タイヤの使用本数は、昨シーズンもある程度の制限が敷かれていたが、実際は2社のタイヤメーカー同士が競争を行っている前提での制度だった。したがって、そこで使用されるタイヤは構造、形状、コンパウンドのいずれも様々な種類のものが用意されていて、選択肢も幅広く、マシン特性やライダーの好みにあったタイヤをいかに早く見つけ、見極めていくか、ということがレース戦略上でも重要視された。

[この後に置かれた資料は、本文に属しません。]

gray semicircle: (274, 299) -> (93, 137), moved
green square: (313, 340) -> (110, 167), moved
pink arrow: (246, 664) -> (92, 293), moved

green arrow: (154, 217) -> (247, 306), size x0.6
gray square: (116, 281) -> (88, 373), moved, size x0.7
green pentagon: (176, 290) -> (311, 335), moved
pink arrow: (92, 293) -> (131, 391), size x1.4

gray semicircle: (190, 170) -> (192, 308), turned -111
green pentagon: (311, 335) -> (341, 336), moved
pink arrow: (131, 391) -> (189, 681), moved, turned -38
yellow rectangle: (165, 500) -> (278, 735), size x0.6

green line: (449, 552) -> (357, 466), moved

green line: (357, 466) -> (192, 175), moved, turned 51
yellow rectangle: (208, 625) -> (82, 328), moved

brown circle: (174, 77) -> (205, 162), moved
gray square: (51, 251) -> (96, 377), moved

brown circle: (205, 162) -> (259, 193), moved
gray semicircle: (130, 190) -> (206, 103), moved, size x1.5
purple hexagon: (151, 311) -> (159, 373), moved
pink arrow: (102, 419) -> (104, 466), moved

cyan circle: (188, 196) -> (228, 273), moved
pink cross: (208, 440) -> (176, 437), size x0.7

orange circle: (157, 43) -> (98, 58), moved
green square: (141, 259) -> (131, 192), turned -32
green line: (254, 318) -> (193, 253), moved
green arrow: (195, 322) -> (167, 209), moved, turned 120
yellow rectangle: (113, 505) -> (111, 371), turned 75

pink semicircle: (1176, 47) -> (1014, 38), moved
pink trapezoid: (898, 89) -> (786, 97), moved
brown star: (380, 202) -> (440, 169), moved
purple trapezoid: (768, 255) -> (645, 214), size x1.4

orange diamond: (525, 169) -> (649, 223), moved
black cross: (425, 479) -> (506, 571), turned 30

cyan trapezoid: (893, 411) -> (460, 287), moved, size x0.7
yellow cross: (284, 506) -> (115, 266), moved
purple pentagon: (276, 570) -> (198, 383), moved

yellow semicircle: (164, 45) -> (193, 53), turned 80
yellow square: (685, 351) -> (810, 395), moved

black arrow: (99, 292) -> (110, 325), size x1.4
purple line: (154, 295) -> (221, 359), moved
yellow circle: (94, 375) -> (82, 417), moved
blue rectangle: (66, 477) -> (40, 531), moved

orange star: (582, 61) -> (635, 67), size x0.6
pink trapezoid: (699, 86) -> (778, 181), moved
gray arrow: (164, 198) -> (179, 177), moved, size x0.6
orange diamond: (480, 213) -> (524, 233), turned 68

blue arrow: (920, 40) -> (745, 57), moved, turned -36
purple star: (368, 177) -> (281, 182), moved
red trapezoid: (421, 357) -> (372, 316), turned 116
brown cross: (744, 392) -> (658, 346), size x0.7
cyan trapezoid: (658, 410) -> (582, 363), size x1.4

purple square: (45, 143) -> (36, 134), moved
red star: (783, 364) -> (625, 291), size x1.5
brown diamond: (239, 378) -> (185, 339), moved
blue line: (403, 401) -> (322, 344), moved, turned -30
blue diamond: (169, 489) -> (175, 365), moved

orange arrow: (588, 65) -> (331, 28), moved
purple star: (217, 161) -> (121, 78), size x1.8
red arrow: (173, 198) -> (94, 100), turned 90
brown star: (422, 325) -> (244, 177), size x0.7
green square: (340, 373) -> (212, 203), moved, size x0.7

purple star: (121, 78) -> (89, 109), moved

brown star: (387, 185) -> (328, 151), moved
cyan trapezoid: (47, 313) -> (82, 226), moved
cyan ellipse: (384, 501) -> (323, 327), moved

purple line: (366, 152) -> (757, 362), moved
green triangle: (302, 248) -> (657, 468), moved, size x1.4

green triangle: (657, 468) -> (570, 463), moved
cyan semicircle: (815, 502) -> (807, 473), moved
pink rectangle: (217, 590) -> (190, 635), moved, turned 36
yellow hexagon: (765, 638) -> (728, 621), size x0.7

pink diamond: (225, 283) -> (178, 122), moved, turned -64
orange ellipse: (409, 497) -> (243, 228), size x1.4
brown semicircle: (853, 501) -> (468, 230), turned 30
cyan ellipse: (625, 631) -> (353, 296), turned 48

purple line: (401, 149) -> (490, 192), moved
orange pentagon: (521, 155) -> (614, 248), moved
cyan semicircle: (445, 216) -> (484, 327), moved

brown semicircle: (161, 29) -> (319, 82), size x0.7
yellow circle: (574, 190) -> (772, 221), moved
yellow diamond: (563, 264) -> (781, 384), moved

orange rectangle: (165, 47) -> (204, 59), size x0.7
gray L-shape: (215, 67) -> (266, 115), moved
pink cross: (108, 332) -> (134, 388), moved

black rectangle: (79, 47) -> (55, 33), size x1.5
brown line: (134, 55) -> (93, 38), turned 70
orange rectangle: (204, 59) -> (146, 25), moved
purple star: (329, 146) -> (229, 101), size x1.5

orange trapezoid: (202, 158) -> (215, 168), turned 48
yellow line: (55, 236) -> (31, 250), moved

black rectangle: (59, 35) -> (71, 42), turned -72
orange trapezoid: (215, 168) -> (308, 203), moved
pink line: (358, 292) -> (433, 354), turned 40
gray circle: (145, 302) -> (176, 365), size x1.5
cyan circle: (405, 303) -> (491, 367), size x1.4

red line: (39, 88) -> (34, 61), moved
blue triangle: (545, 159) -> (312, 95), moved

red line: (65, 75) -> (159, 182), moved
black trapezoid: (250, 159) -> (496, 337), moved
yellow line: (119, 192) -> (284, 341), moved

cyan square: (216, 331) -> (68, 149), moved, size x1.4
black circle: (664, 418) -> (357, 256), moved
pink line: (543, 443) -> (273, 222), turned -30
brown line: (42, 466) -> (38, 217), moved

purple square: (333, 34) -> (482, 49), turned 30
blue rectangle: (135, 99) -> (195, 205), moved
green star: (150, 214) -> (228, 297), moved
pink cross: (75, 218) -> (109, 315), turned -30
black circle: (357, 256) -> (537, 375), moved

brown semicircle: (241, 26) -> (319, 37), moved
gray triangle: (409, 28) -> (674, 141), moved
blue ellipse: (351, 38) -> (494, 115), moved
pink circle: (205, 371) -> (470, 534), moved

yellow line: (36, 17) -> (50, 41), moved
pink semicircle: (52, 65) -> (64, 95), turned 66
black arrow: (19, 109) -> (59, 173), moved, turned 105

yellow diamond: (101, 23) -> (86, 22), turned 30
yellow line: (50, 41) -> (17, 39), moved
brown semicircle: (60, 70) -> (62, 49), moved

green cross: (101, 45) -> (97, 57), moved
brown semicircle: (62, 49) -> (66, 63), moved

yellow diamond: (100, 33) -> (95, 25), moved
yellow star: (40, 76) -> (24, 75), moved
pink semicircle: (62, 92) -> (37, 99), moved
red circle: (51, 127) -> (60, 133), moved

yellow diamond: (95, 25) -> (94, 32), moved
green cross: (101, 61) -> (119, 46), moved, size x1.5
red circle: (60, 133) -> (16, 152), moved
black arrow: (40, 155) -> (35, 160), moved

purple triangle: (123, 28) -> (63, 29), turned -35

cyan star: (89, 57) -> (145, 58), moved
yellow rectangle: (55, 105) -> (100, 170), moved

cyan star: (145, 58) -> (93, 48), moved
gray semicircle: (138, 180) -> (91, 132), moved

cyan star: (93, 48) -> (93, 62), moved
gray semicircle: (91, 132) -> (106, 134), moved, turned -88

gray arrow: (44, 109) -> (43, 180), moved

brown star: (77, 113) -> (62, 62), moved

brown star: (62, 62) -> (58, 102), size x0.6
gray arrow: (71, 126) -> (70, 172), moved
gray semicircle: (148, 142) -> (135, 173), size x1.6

しかし、タイヤワンメーク化の導入により、無限に近い可能性の中から最良のものを探り出す作業は、フロント、リアともに硬めと柔らかめの各2種類から妥当な組合せを選択する作業へと変わった。実際に、昨年までなら頻ぱんに耳にした「いいタイヤがみつかった」というライダーのコメントや、「早くタイヤの見極めを済ませてマシンのセッティングに進みたい」というチーム関係者のコメントは、今シーズンはほとんどといっていいほど耳にしない。これはつまり、タイヤ選択の幅が一気に狭まり、レース中の各セッションでは今まで以上にマシンのセッティング作業に集中している、ということだ。安定性・耐久性・グリップ力、というタイヤ性能を上手に引き出すマシンのセットアップが重視されるようになった、といってもいいだろう。